── The data

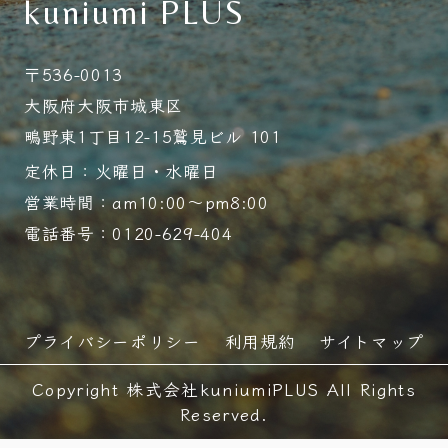
kuniumi PLUS
〒536-0013
大阪府大阪市城東区
鴫野東1丁目12-15鷲見ビル 101
定休日：火曜日・水曜日
営業時間：am10:00～pm8:00
電話番号：0120-629-404
プライバシーポリシー
利用規約
サイトマップ
Copyright 株式会社kuniumiPLUS All Rights
Reserved.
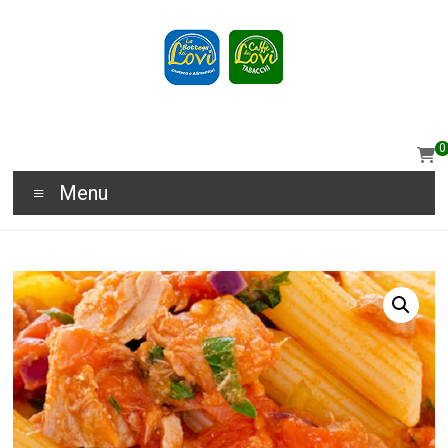
0
Menu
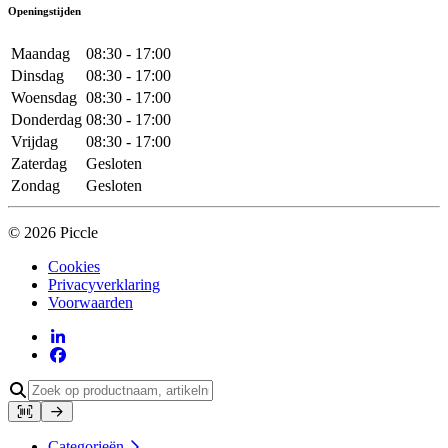
Openingstijden
Maandag
08:30 - 17:00
Dinsdag
08:30 - 17:00
Woensdag
08:30 - 17:00
Donderdag
08:30 - 17:00
Vrijdag
08:30 - 17:00
Zaterdag
Gesloten
Zondag
Gesloten
© 2026 Piccle
Cookies
Privacyverklaring
Voorwaarden
Categorieën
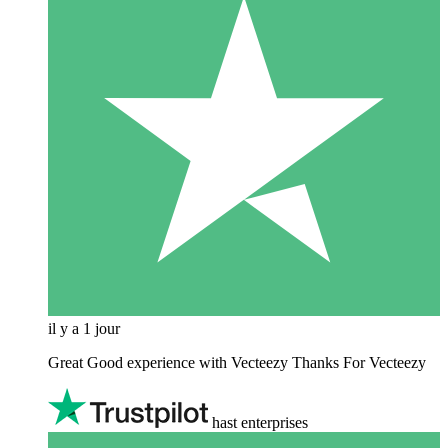
il y a 1 jour
Great Good experience with Vecteezy Thanks For Vecteezy
hast enterprises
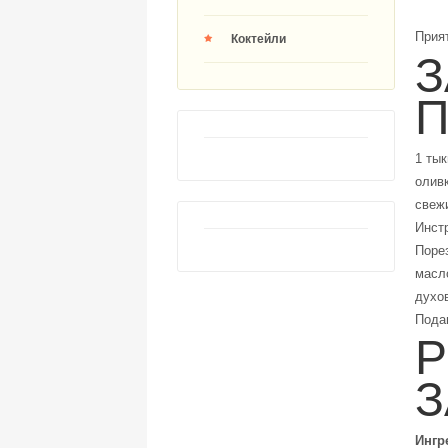
Прият
Коктейли
З
П
1 тык
олив
свеж
Инстр
Порез
масл
духов
Подав
Р
З
Ингр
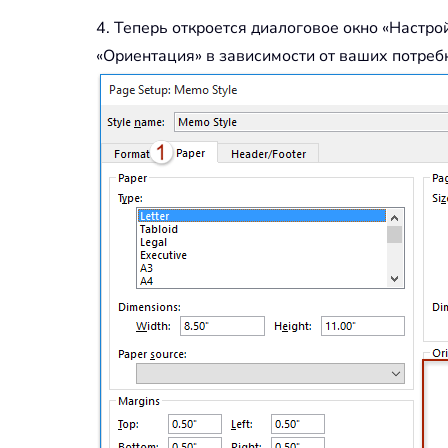
4. Теперь откроется диалоговое окно «Настро
«Ориентация» в зависимости от ваших потребн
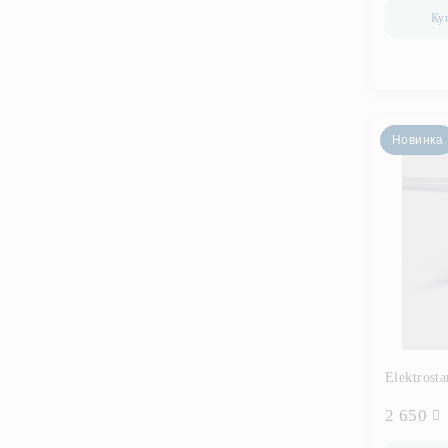
Ку
Новинка
Elektrost
2 650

────

Work required →
Output every entry exactly, leaving out pictures.

Answer to this problem →
kuniumi PLUS
〒536-0013
大阪府大阪市城東区
鴫野東1丁目12-15鷲見ビル 101
定休日：火曜日・水曜日
営業時間：am10:00～pm8:00
電話番号：0120-629-404
プライバシーポリシー
利用規約
サイトマップ
Copyright 株式会社kuniumiPLUS All Rights
Reserved.
0
Menu
Openingstijden
Maandag
08:30 - 17:00
Dinsdag
08:30 - 17:00
Woensdag
08:30 - 17:00
Donderdag
08:30 - 17:00
Vrijdag
08:30 - 17:00
Zaterdag
Gesloten
Zondag
Gesloten
© 2026 Piccle
Cookies
Privacyverklaring
Voorwaarden
Categorieën
il y a 1 jour
Great Good experience with Vecteezy Thanks For Vecteezy
hast enterprises
Прият
Коктейли
З
П
1 тык
олив
свеж
Инстр
Порез
масл
духов
Подав
Р
З
Ингр
4. Теперь откроется диалоговое окно «Настро
«Ориентация» в зависимости от ваших потребн
Ку
Новинка
Elektrost
2 650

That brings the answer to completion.